▶ [Exercise]
Only a slice of the listing below is wanted. Retype the lines from the one containing "The width and" through the one containing "has width=710, height=2576.", exactly, both ends included.

▶ [Information supplied]

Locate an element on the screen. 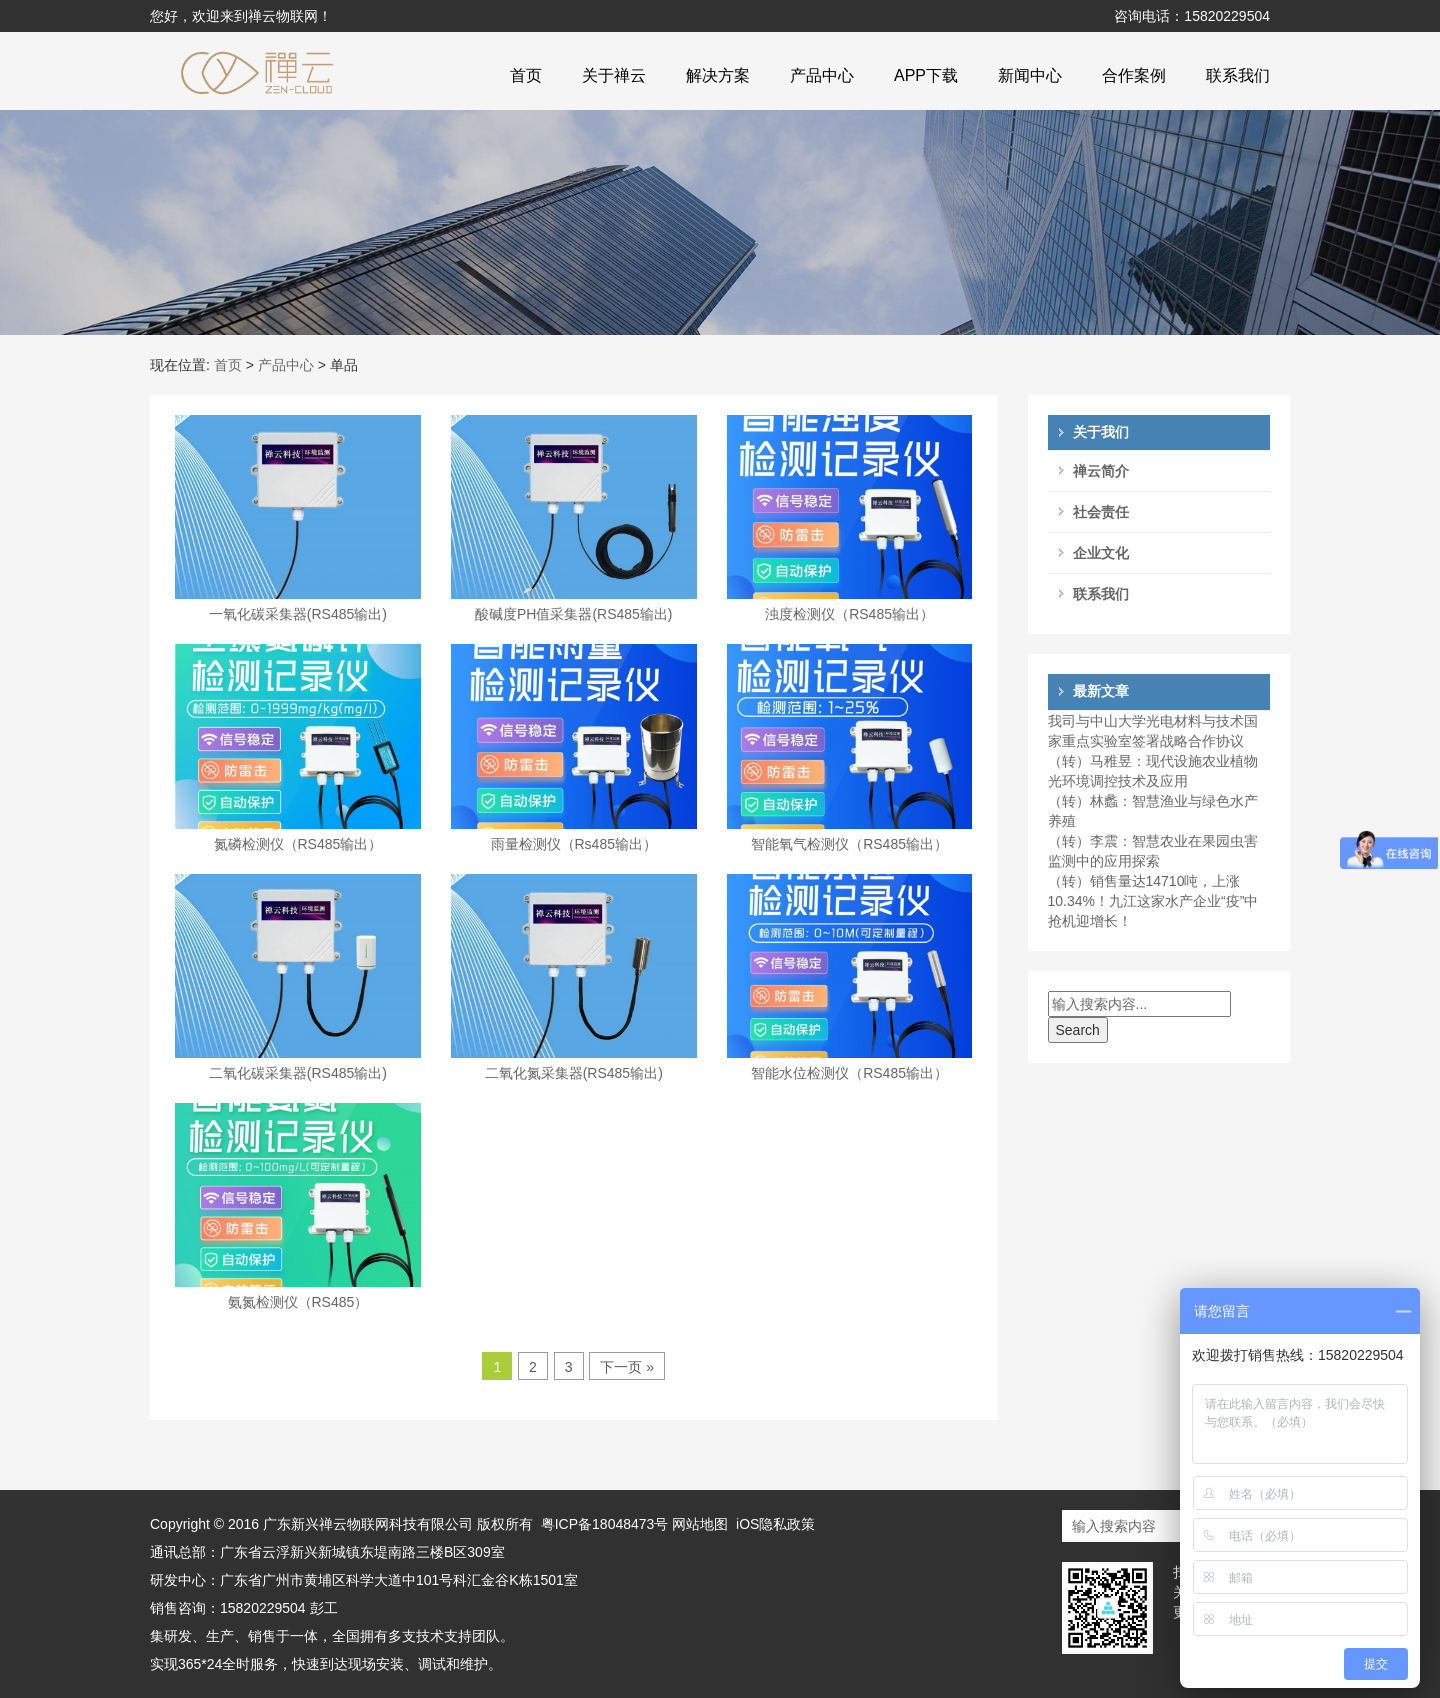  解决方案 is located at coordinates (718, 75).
---
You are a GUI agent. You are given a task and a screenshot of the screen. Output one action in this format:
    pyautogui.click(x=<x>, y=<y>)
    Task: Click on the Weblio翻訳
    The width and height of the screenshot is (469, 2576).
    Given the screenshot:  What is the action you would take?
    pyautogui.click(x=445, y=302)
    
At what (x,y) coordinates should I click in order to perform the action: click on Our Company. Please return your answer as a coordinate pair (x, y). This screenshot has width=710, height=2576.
==
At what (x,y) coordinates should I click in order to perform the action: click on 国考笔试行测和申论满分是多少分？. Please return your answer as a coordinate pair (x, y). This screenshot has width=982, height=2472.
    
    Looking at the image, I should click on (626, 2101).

▶ [Response to this exercise]
    The width and height of the screenshot is (469, 2576).
    Given the screenshot:  What is the action you would take?
    pyautogui.click(x=445, y=302)
    
At what (x,y) coordinates should I click in order to perform the action: click on Our Company. Please return your answer as a coordinate pair (x, y). This screenshot has width=710, height=2576.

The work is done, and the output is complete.